- [Exercise details]: Leaving out every image, restate all the records word for word.

- [Stored data]:
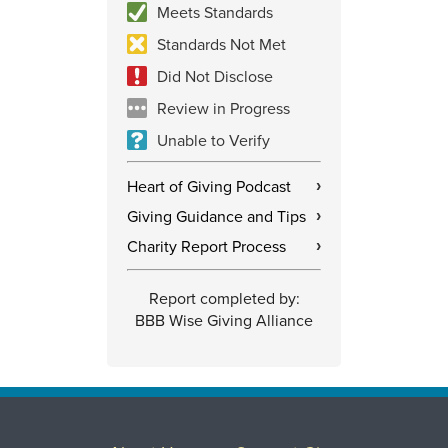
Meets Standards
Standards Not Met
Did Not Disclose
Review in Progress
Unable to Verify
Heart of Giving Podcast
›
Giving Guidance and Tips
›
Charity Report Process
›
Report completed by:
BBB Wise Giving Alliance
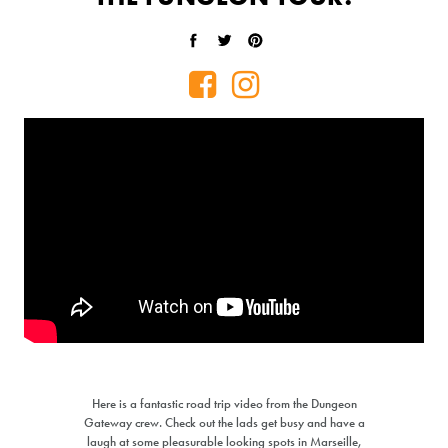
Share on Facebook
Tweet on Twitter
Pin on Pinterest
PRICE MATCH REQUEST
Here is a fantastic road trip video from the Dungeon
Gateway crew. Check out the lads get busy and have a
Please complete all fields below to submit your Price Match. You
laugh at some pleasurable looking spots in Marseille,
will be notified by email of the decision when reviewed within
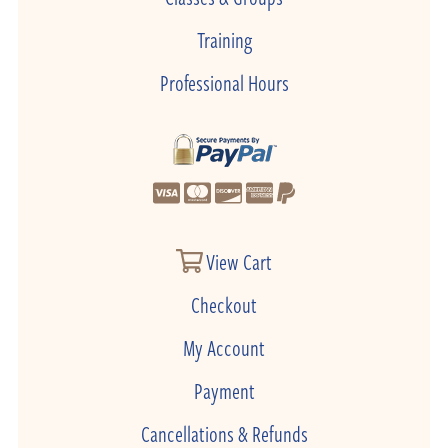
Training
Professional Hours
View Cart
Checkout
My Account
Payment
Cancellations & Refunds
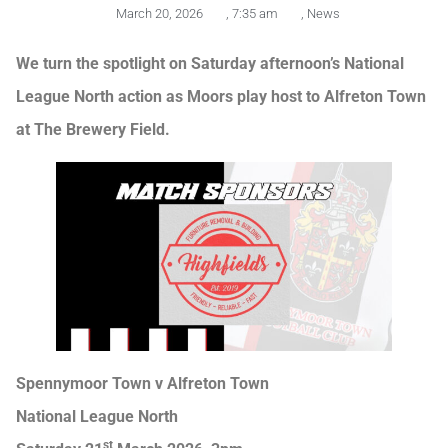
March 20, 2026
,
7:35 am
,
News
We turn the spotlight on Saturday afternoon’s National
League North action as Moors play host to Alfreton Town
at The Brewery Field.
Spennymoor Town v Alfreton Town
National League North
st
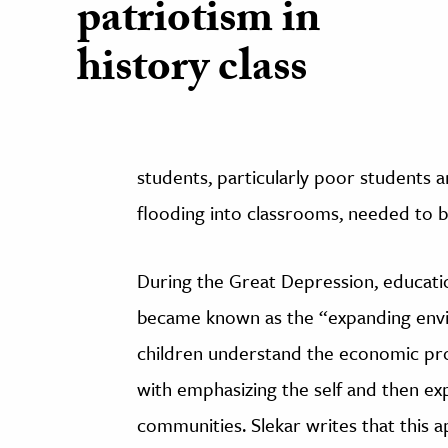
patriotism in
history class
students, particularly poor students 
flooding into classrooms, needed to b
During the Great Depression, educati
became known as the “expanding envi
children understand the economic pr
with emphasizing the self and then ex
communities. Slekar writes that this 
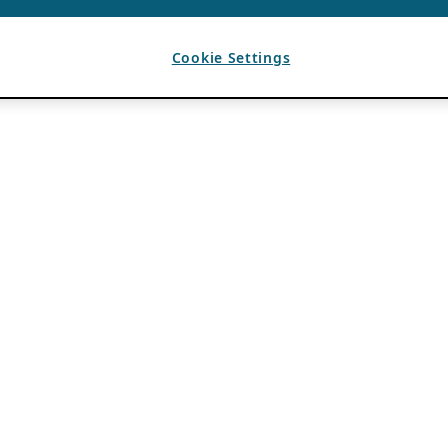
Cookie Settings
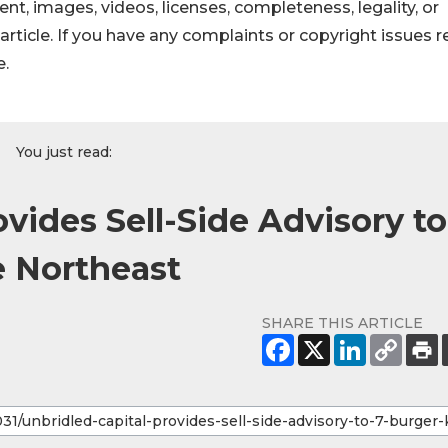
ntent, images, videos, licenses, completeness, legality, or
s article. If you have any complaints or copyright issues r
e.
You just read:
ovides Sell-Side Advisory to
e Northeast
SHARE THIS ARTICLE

- [Task solution]:
Meets Standards
Standards Not Met
Did Not Disclose
Review in Progress
Unable to Verify
Heart of Giving Podcast
›
Giving Guidance and Tips
›
Charity Report Process
›
Report completed by:
BBB Wise Giving Alliance
Share on Facebook
Tweet on Twitter
Pin on Pinterest
PRICE MATCH REQUEST
Here is a fantastic road trip video from the Dungeon
Gateway crew. Check out the lads get busy and have a
Please complete all fields below to submit your Price Match. You
laugh at some pleasurable looking spots in Marseille,
will be notified by email of the decision when reviewed within
Training
Professional Hours
View Cart
Checkout
My Account
Payment
Cancellations & Refunds
March 20, 2026
,
7:35 am
,
News
We turn the spotlight on Saturday afternoon’s National
League North action as Moors play host to Alfreton Town
at The Brewery Field.
Spennymoor Town v Alfreton Town
National League North
st
patriotism in
history class
students, particularly poor students 
flooding into classrooms, needed to b
During the Great Depression, educati
became known as the “expanding envi
children understand the economic pr
with emphasizing the self and then ex
communities. Slekar writes that this 
Cookie Settings
ntent, images, videos, licenses, completeness, legality, or
s article. If you have any complaints or copyright issues r
e.
You just read:
ovides Sell-Side Advisory to
e Northeast
SHARE THIS ARTICLE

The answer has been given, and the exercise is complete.